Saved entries

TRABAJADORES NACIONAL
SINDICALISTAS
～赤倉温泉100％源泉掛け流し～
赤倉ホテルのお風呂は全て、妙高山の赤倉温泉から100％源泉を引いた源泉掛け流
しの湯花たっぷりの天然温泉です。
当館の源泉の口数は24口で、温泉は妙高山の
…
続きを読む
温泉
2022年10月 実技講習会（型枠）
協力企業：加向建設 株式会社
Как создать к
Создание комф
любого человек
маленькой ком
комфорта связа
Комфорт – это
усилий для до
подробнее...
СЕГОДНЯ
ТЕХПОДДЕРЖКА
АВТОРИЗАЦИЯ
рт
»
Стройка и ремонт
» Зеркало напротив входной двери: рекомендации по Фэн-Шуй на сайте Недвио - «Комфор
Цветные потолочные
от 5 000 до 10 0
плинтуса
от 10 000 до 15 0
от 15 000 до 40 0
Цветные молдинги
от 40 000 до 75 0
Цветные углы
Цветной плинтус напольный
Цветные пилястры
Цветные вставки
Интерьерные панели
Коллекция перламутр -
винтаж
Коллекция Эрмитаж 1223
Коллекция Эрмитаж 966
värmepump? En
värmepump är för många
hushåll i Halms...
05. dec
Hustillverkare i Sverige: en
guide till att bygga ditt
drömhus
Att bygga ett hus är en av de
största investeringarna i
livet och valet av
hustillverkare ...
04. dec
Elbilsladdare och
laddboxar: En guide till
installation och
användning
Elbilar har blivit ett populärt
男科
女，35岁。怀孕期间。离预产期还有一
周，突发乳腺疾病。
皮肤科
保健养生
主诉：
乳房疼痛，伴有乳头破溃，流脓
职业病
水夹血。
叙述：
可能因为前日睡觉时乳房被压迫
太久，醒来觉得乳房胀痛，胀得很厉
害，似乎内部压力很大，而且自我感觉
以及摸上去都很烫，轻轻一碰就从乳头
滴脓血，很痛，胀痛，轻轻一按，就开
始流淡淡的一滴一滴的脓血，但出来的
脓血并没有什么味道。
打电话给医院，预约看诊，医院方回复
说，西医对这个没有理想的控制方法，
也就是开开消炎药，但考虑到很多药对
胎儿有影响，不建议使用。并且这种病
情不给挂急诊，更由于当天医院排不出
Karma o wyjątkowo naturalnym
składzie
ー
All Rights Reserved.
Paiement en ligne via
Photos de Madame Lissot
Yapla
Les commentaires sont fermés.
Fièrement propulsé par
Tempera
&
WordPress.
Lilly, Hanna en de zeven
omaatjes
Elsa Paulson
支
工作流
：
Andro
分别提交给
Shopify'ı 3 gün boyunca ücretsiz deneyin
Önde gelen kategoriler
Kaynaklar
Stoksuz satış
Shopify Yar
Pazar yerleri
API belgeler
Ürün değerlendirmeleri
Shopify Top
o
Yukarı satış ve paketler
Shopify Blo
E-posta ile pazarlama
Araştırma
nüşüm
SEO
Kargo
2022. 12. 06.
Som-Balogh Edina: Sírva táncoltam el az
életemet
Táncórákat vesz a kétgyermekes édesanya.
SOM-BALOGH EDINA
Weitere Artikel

> [EXERCISE DIRECTIONS] Whenever a line includes the word "bygga", pull it out of the entries.

> [ANSWER BELOW]
guide till att bygga ditt
Att bygga ett hus är en av de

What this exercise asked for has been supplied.